After a few days away from the Country Park, it’s a treat to arrive to a clear dawn, the fierce orb of the rising sun casting shades of orange and purple across the scattered cloud and sea below.
Even before I cross the park boundary, a fast-moving bird of prey banking around the neighbouring houses catches my eye - my first presumption is an attack run by a Sparrowhawk, but the russet back of a Kestrel takes me by surprise, this small falcon more typically seen hovering over Durlston’s open meadows.
On arrival in the park proper, the unusual so’easterly wind has set our Holm Oak woodlands roaring, while Robins assert their dominance with fluid burbles from the Hawthorn scrub.
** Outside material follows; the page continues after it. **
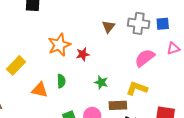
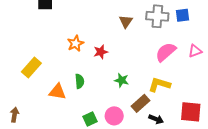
orange star: (59, 45) -> (75, 43), size x0.7
pink triangle: (173, 48) -> (195, 51), moved
brown rectangle: (118, 105) -> (140, 103), turned -36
Entering South Field, the Sloe berries sit shrivelled on the Blackthorn, the stems of these brutal shrubs thick with the fractal growth of lichens.
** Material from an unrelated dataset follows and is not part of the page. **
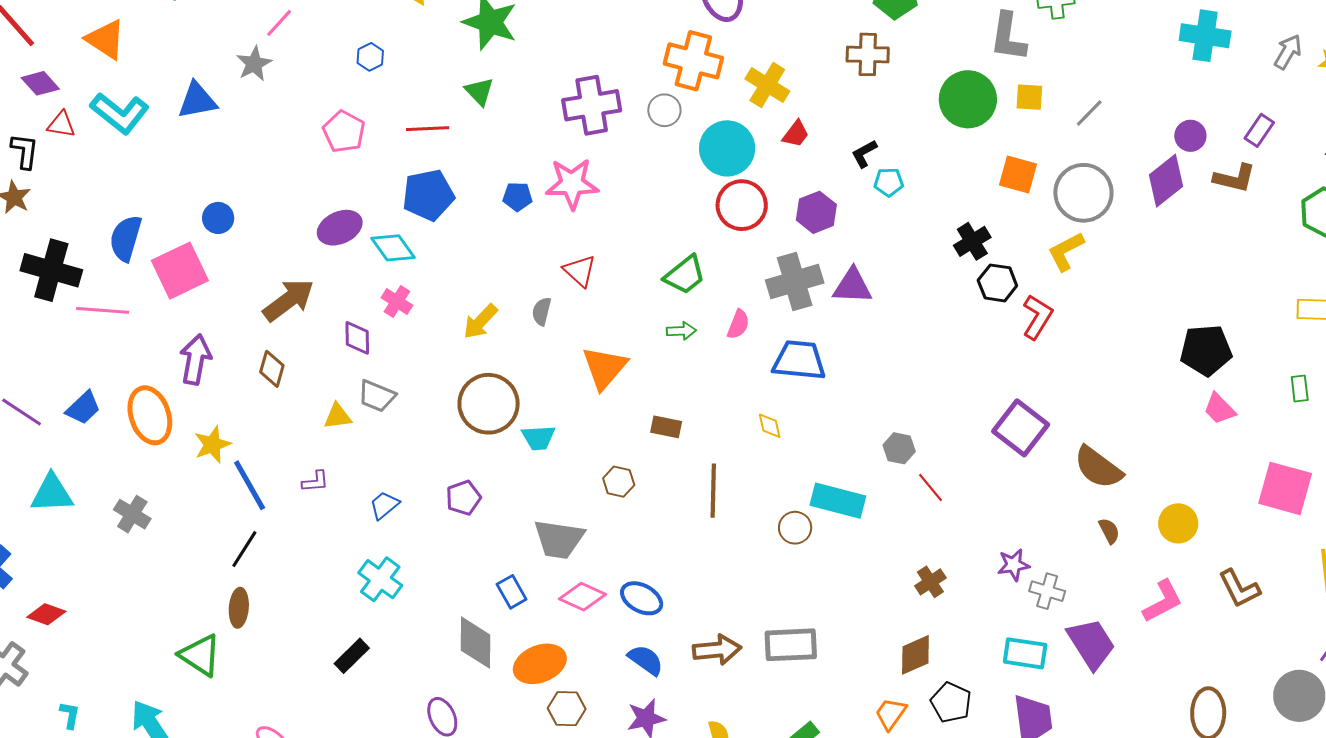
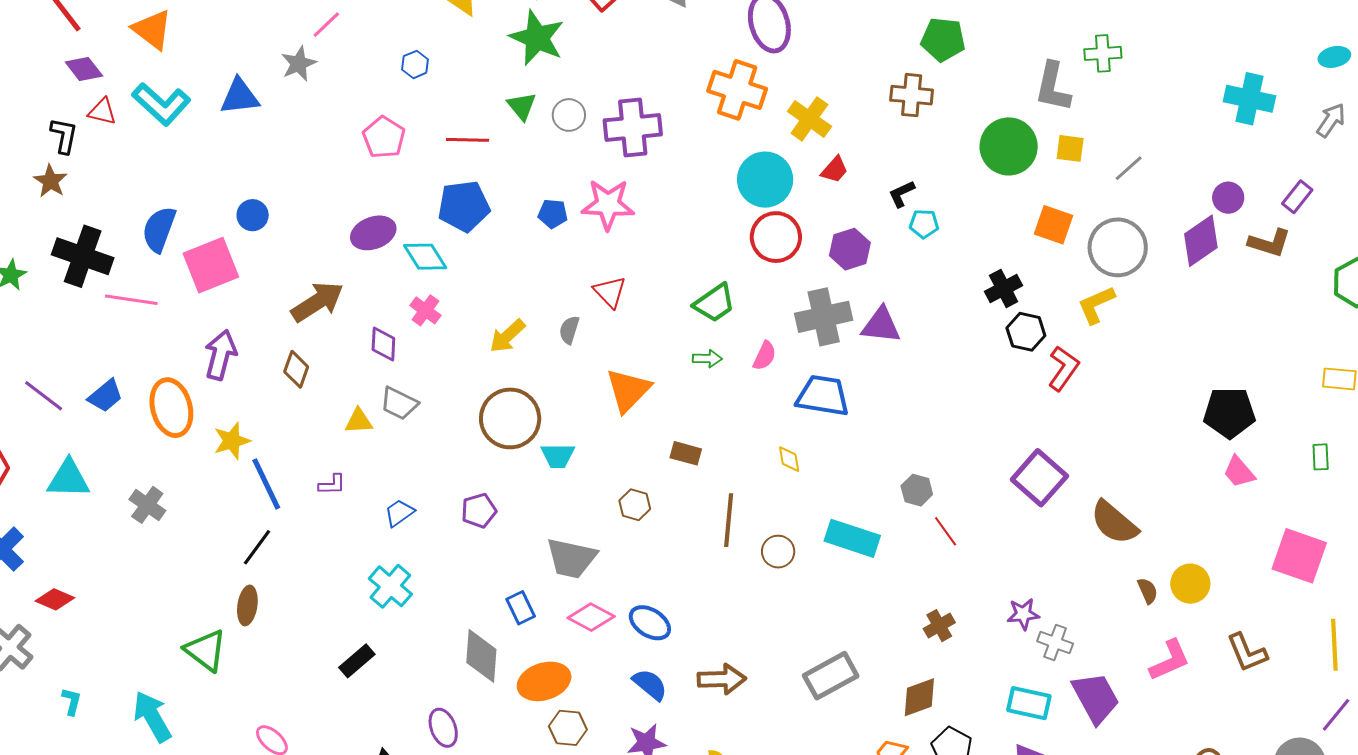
gray circle: (664, 110) -> (569, 115), moved
brown circle: (795, 528) -> (778, 552), moved
brown semicircle: (1109, 531) -> (1148, 591), moved
gray rectangle: (791, 645) -> (831, 676), moved, turned -30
Cutting past Small Copse with its shivering crop of Stinking Iris, I enter Lighthouse Field, a pair of Jackdaw racing away into a strong headwind.
In my absence, the volunteers have been hard at work pushing back the encroaching Bramble along the edge of drystone wall - the south-facing, sheltered divots from historic quarrying fantastic for botanical biodiversity if woodier species are managed.
Nearing the head of the Gully, the muddy surface of the Herston Trail reveals a busy night for our resident Roe Deer, their ‘slots’ superimposed over the prints of yesterday’s dog walkers.
Pausing at the wooden bridge, a pair of avian silhouettes appear, furiously chasing one another while backlit by the rising sun.
Dogfighting north, it’s a little early for Sparrowhawks for be pairing up – the male had better tread carefully, as they are on occasion predated by the larger females!